1️⃣ Import key classes for building and loading vector indexes.
2️⃣ Read all documents from a local 'data' folder.

Requirements:
- llama-index==0.12.39
- A 'data/' directory in your project root containing text files or documents to index.

Usage:
    python your_script.py
"""

# Import core LlamaIndex components:
# - VectorStoreIndex: for creating a vector-based index of documents.
# - SimpleDirectoryReader: for reading files from a folder.
# - StorageContext and load_index_from_storage: for saving/loading indexes efficiently.
from llama_index.core import (
    VectorStoreIndex,
    SimpleDirectoryReader,
    StorageContext,
    load_index_from_storage,
)

# Create a SimpleDirectoryReader instance pointing to the 'data' folder.
# It automatically finds and reads text files (e.g., .txt, .md, .pdf if supported).
documents = SimpleDirectoryReader("data").load_data()


## Create vector database

In [None]:
"""
This line builds a vector-based index from the loaded documents using LlamaIndex.

What happens here?
📚 -> 🧮 -> ⚡️

1️⃣ Takes your raw documents.
2️⃣ Converts them into numerical embeddings (vectors).
3️⃣ Stores them in a vector index, making them easy for LLMs to search and retrieve relevant chunks.

Usage:
    index = VectorStoreIndex.from_documents(documents)
"""

# Create a new vector index from the list of documents.
# Under the hood:
# - It chunks large documents if needed.
# - Embeds each chunk using the chosen embedding model.
# - Stores the embeddings in memory (or later on disk).
index = VectorStoreIndex.from_documents(documents)
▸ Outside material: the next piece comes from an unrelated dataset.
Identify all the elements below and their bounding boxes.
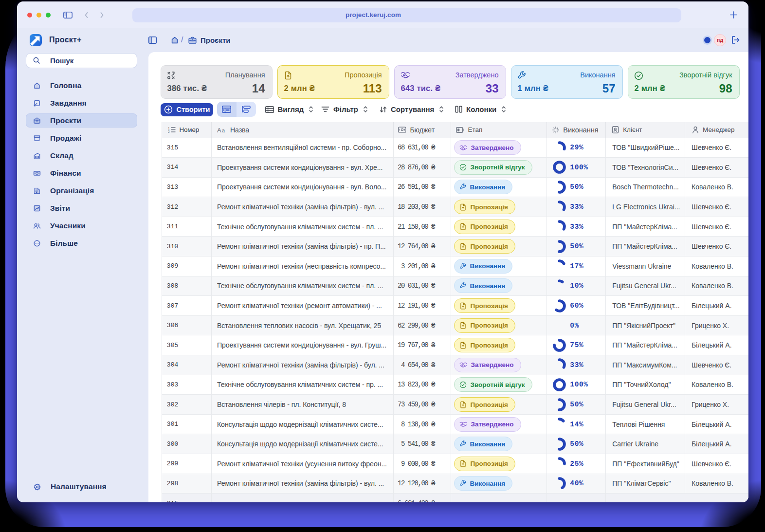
svg-text:1: 1 <box>168 127 170 130</box>
svg-text:a: a <box>222 128 225 133</box>
svg-text:A: A <box>217 127 221 133</box>
svg-text:2: 2 <box>168 130 170 133</box>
## Ask questions to private document

In [None]:
"""
This block turns the vector index into an interactive query engine
and sends it a question: "Summarize the article in 100 words."

Steps:
1️⃣ Converts the index into a query engine capable of semantic search + generation.
2️⃣ Runs your prompt against the engine.
3️⃣ Prints the LLM-powered answer.

Usage:
    python your_script.py
"""

# Create a query engine from the index.
# This engine knows how to:
# - Look up relevant text chunks via embeddings.
# - Feed those chunks to your LLM (e.g., OpenAI).
# - Return a coherent answer.
query_engine = index.as_query_engine()

# Ask the query engine to summarize the whole article in 100 words.
response = query_engine.query("summarize the article in 100 words")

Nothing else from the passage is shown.